As of Nov. 1, the Wisconsin Elections Commission reported 3.7 million active registered voters. Because voters can register at the polls on Election Day in Wisconsin, the voter registration numbers that some counties report in their unofficial results are not a true reflection of registration. Nearly 3.3 million voters cast ballots in the presidential race, according to the Associated Press after it declared on Wednesday afternoon that Joe Biden won Wisconsin.
“There are never more ballots than registered voters,” the Wisconsin Elections Commission tweeted Wednesday.
Comparing data from past years and extrapolating forward is difficult because this is the first presidential election where in-person absentee voting has reverted back to statutory norms, meaning that it can only be held in the 14 days leading up to the election. Previously, each jurisdiction was able to decide when to begin in-person absentee voting
It’s also difficult to predict voter behavior for future elections because Magney said it depends, to some extent, on what the Legislature chooses to do in coming sessions.
Madison City Clerk Maribeth Witzel-Behl, who has weathered the pandemic’s effect on election administration, said managing the influx in absentee voters is all about shifting resources.

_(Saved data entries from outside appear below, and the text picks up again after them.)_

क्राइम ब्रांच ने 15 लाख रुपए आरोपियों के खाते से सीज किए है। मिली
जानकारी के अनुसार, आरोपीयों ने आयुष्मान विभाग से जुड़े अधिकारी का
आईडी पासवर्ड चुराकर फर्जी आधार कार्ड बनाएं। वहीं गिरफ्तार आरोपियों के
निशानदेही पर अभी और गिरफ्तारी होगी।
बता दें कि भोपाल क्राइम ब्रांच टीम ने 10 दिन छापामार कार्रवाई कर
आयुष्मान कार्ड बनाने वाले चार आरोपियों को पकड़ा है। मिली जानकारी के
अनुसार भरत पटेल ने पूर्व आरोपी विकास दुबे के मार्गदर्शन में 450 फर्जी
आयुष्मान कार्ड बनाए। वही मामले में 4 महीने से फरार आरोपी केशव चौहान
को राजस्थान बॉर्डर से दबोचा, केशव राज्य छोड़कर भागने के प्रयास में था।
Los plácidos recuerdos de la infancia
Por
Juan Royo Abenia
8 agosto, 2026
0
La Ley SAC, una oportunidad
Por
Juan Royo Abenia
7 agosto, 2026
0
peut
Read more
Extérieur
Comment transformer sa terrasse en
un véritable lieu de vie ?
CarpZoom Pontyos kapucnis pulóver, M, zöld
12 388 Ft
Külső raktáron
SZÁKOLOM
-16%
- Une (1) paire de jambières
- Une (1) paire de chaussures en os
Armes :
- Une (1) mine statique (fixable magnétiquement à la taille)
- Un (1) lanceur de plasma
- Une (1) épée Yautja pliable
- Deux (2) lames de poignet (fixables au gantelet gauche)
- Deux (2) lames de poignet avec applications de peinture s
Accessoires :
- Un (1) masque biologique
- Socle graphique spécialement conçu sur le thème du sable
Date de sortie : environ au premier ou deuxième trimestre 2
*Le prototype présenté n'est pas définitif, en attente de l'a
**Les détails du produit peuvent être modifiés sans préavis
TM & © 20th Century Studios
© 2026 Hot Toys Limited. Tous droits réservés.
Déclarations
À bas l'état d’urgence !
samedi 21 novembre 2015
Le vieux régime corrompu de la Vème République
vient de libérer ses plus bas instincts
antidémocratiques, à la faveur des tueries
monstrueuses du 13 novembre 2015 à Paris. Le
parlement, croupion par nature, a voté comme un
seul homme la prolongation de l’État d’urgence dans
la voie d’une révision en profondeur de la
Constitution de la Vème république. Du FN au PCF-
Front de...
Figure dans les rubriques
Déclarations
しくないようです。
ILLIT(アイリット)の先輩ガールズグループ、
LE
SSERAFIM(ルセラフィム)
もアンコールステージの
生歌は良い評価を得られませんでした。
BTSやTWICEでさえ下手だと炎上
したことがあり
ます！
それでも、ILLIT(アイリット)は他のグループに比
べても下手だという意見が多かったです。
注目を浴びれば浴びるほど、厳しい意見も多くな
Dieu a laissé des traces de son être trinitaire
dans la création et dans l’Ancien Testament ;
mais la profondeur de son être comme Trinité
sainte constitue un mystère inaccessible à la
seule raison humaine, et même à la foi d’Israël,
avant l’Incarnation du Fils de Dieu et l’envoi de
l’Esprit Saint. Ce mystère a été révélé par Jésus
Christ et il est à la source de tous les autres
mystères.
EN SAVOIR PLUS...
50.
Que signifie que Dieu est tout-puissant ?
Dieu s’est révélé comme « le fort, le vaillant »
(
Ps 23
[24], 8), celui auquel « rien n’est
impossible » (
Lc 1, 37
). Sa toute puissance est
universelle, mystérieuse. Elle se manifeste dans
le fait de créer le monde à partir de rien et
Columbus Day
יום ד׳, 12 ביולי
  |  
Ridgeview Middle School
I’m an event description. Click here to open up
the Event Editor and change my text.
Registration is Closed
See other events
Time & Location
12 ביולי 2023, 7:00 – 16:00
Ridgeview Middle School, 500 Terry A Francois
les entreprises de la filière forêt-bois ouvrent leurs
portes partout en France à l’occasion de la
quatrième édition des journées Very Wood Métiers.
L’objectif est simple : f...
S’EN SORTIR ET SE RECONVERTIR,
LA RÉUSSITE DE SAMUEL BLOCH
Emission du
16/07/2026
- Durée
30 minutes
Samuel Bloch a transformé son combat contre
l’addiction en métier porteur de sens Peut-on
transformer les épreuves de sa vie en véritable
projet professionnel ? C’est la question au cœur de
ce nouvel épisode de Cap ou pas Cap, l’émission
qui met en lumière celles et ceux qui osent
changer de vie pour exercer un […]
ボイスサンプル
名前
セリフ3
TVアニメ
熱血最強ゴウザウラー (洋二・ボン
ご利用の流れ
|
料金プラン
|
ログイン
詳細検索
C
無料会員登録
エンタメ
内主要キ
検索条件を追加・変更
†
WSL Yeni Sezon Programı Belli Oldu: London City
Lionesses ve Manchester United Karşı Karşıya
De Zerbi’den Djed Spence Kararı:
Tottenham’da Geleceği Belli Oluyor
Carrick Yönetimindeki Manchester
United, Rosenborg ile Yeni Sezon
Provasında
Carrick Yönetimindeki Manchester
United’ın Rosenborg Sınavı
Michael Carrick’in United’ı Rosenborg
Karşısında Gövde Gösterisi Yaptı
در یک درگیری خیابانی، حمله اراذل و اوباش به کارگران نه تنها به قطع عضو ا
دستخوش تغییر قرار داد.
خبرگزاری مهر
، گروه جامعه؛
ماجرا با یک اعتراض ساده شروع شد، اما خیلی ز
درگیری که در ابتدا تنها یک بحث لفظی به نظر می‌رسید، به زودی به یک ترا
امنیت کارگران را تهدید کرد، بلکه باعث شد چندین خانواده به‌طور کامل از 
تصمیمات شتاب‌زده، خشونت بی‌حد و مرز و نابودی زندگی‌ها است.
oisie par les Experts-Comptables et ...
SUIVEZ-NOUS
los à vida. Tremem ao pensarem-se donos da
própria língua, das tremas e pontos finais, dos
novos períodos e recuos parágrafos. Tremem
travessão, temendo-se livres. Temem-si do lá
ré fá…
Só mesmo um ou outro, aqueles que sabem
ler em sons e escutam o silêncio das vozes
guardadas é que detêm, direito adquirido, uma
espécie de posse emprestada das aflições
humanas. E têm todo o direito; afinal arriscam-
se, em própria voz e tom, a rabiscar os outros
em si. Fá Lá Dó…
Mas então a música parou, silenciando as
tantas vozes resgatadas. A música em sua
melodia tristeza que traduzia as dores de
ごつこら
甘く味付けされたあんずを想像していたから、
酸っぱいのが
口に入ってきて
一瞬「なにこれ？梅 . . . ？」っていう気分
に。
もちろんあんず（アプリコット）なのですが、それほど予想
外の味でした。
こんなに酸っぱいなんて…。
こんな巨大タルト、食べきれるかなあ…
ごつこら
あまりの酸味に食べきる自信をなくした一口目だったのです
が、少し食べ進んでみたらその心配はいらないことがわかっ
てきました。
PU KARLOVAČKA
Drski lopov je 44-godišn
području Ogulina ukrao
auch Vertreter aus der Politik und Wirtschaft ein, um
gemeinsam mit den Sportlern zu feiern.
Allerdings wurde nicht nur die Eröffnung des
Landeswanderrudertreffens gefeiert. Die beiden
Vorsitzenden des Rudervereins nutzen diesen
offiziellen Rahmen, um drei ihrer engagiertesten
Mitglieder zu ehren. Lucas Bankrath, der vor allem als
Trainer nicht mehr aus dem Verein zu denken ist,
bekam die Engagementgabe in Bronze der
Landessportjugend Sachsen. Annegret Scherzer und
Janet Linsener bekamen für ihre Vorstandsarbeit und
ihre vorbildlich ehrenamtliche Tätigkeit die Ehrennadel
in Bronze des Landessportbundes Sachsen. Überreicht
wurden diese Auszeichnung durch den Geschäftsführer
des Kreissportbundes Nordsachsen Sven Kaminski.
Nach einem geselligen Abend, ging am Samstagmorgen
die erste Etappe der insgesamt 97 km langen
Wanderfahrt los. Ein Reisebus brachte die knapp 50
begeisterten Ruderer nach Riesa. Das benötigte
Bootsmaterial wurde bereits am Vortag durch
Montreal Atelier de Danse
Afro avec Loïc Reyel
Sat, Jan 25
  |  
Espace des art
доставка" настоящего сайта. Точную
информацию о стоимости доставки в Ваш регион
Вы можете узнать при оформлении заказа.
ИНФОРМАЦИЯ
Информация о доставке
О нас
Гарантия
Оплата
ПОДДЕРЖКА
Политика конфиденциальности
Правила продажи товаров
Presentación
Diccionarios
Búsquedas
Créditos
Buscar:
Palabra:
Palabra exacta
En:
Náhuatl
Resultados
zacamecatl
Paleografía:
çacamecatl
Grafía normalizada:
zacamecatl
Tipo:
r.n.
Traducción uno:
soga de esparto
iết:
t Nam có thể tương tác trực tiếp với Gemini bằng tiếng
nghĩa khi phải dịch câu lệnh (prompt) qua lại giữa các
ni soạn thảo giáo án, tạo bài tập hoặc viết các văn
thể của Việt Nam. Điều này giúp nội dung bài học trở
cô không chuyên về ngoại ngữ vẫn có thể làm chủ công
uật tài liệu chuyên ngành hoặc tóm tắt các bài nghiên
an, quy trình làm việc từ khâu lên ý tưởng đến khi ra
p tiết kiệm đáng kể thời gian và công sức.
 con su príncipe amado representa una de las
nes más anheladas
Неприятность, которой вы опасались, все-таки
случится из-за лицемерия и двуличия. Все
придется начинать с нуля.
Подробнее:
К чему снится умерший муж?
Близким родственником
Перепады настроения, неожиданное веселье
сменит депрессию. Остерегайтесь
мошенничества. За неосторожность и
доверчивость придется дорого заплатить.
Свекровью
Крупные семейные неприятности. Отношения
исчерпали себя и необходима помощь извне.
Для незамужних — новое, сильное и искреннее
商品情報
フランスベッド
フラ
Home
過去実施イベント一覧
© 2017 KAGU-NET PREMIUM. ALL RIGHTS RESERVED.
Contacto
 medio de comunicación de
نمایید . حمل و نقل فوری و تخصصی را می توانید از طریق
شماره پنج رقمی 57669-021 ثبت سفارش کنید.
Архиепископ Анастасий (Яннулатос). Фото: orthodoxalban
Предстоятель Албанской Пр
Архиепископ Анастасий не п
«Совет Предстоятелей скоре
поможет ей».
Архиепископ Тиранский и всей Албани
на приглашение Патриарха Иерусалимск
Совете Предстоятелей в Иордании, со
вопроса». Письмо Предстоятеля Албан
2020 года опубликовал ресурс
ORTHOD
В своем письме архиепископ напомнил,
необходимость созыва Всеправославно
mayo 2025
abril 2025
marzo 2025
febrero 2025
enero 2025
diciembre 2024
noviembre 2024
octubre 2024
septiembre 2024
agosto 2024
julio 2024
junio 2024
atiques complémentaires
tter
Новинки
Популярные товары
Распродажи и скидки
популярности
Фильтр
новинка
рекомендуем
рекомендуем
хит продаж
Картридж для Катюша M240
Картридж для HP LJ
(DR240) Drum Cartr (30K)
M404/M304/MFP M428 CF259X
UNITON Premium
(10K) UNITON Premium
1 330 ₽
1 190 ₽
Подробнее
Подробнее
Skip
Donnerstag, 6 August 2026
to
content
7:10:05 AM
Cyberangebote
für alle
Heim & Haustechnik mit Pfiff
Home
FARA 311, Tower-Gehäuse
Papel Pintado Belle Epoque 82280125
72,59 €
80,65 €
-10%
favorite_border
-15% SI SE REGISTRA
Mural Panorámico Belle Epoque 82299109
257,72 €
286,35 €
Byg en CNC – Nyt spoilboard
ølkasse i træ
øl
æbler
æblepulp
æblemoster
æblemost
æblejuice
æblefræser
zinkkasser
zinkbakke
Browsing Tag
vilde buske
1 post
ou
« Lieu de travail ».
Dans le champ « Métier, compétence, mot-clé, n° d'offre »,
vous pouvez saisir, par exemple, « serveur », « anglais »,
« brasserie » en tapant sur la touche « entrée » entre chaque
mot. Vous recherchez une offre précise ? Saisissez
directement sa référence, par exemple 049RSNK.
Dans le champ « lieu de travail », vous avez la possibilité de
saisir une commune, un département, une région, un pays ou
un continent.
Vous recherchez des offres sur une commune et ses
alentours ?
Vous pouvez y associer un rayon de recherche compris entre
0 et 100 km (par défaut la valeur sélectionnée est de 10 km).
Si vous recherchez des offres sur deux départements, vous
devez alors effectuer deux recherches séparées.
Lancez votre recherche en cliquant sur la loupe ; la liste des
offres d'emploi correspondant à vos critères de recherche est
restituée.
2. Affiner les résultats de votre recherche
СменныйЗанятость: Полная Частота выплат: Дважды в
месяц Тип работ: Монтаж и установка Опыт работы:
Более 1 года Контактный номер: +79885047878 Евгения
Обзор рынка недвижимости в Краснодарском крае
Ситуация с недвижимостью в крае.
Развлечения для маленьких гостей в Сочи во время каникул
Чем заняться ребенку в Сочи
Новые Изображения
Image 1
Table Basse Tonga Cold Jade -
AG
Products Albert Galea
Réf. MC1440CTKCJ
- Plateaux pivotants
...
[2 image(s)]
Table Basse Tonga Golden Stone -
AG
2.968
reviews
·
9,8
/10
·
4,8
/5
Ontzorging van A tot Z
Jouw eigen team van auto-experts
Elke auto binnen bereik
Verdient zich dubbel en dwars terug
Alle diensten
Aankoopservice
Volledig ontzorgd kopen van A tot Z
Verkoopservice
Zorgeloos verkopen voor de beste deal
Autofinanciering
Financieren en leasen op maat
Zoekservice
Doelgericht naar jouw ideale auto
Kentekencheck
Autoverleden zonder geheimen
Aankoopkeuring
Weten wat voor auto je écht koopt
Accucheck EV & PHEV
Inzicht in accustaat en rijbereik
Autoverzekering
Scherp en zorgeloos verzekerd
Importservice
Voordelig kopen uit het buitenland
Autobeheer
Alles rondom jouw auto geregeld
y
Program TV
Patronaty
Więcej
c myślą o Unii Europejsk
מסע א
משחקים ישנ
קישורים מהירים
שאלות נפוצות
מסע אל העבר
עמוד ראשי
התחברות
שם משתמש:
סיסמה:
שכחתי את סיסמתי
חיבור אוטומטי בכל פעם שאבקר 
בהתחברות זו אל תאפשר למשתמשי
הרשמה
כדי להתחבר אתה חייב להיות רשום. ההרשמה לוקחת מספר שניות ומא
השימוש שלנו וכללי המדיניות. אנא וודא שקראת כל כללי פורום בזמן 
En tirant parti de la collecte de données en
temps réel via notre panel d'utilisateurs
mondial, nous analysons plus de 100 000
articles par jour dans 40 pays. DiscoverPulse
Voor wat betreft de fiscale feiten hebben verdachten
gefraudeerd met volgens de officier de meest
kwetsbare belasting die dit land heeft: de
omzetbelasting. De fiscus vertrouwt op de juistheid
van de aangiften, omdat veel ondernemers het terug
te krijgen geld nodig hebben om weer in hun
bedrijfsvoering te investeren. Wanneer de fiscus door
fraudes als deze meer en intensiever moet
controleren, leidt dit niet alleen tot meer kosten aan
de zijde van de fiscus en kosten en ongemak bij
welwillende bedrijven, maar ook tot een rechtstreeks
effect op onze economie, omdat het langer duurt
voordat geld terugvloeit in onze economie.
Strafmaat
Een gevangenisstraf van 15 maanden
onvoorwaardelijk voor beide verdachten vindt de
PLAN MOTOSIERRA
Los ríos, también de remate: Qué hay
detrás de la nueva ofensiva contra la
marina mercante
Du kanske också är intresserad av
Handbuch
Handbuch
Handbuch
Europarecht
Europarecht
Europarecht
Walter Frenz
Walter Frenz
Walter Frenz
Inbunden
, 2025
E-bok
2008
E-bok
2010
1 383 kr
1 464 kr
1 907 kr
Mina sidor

In Madison, the clerk’s office issued a record-breaking 127,900 absentee ballots and of those, 121,207 were returned to be counted as of Tuesday morning, according to data from the clerk’s office. Nearly all the absentee ballots were counted before the polls closed.
“We have found that it is a lot easier to make sure we have enough resources when voters know in advance that they will be requesting an absentee ballot, rather than the sudden rush of absentee requests we received in April,” Witzel-Behl said.
According to data from the clerk’s office, Madison saw 84.7% percent of registered voters cast a total of 161,836 ballots, including in-person and absentee Tuesday.
Witzel-Behl already acknowledged that next year’s elections in February and April will continue to look different. Also, looking at past statistics won’t necessarily be helpful in predicting voter behavior.
“We need to be prepared for just about anything now,” Witzel-Behl said.
She anticipates using ballot drop boxes — new for the Nov. 3 election — next year and expects the record number of poll workers signed up for Election Day to come away with experience that can help others.
Dane County Clerk Scott McDonell said Wednesday he expects continued use of ballot drop boxes and believes voting by mail will remain a “significant percentage of the overall vote total.” He also said there may need to be improved communication about voters tracking their ballot given concern over the U.S. Postal Service.
Mayor Satya Rhodes-Conway said she hopes innovations around voting in Madison, such as the drop boxes, curbside voting options and public health, spread across the country.
“The more we can do to increase access to voting for everyone the better,” Rhodes-Conway said.